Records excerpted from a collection
━━━━━━

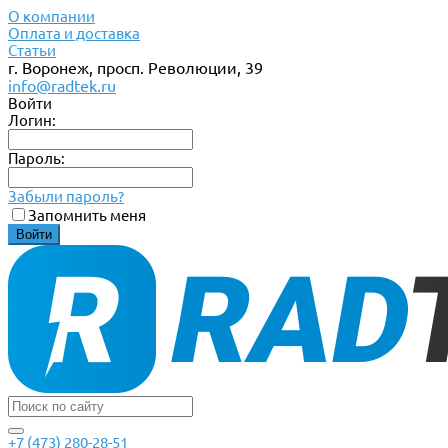
О компании
Оплата и доставка
Статьи
г. Воронеж, просп. Революции, 39
info@radtek.ru
Войти
Логин:
Пароль:
Забыли пароль?
Запомнить меня
+7 (473) 280-28-51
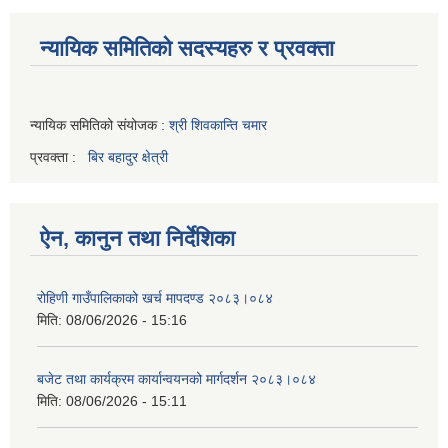
न्यायिक समितिको सदस्यहरु र प्रवक्ता
न्यायिक समितिको संयोजक :
श्री शिवकान्ति चमार
प्रवक्ता :
बिर बहादुर क्षेत्री
ऐन, कानुन तथा निर्देशिका
रोहिणी गाउँपालिकाको खर्च मापदण्ड २०८३।०८४
मिति:
08/06/2026 - 15:16
बजेट तथा कार्यक्रम कार्यान्वयनको मार्गदर्शन २०८३।०८४
मिति:
08/06/2026 - 15:11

━━━━━━

*What you should do*
An exact copy of all the lines above is required, with the pictures removed.

*Your solution*
О компании
Оплата и доставка
Статьи
г. Воронеж, просп. Революции, 39
info@radtek.ru
Войти
Логин:
Пароль:
Забыли пароль?
Запомнить меня
+7 (473) 280-28-51
न्यायिक समितिको सदस्यहरु र प्रवक्ता
न्यायिक समितिको संयोजक :
श्री शिवकान्ति चमार
प्रवक्ता :
बिर बहादुर क्षेत्री
ऐन, कानुन तथा निर्देशिका
रोहिणी गाउँपालिकाको खर्च मापदण्ड २०८३।०८४
मिति:
08/06/2026 - 15:16
बजेट तथा कार्यक्रम कार्यान्वयनको मार्गदर्शन २०८३।०८४
मिति:
08/06/2026 - 15:11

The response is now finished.